## Task instructions
In the listing below, find the line with "memiliki daya saing" and the line with "operator incumbent yang". Repeat those two lines and all lines between them exactly.

## Dataset records
-----

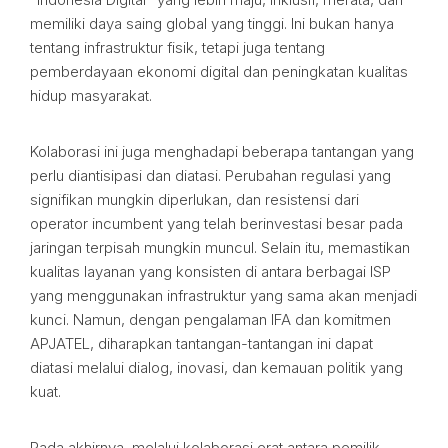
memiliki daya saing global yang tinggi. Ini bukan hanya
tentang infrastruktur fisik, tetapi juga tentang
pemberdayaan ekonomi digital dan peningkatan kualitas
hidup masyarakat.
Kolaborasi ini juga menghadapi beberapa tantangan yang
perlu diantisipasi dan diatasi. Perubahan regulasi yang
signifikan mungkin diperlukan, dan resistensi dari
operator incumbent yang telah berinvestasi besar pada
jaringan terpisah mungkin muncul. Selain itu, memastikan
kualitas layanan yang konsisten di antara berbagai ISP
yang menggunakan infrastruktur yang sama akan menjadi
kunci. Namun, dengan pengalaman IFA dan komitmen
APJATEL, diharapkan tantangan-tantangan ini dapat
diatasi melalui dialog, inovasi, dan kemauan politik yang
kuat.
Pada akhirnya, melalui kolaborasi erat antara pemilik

-----

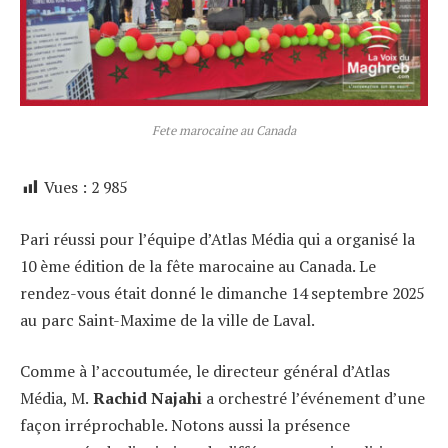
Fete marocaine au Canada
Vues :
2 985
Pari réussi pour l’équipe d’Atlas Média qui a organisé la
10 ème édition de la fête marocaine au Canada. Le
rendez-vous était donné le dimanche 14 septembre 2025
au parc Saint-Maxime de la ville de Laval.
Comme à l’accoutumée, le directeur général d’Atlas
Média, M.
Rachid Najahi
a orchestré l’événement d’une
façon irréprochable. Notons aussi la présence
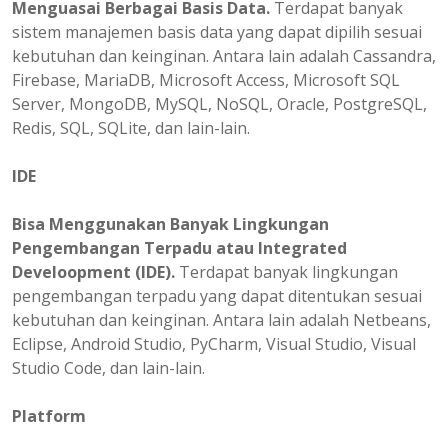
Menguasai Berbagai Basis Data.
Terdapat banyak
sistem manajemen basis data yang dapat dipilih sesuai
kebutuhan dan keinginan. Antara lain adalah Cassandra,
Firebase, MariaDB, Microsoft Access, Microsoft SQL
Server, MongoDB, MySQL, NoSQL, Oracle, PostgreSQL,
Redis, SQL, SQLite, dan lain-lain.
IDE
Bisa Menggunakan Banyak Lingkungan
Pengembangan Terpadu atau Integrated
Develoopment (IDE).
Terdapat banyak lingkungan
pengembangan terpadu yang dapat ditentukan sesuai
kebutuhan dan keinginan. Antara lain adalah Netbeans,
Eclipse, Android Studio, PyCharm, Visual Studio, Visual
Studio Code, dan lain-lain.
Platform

-----

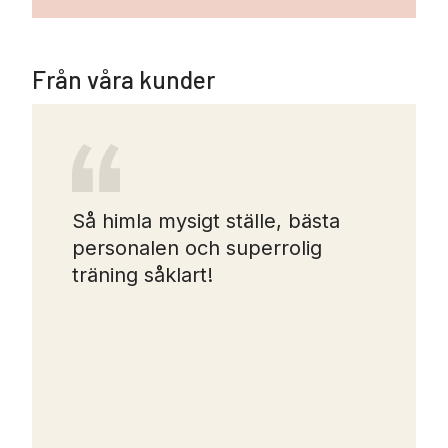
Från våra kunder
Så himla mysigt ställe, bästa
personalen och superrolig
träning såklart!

-----

## Exercise output
memiliki daya saing global yang tinggi. Ini bukan hanya
tentang infrastruktur fisik, tetapi juga tentang
pemberdayaan ekonomi digital dan peningkatan kualitas
hidup masyarakat.
Kolaborasi ini juga menghadapi beberapa tantangan yang
perlu diantisipasi dan diatasi. Perubahan regulasi yang
signifikan mungkin diperlukan, dan resistensi dari
operator incumbent yang telah berinvestasi besar pada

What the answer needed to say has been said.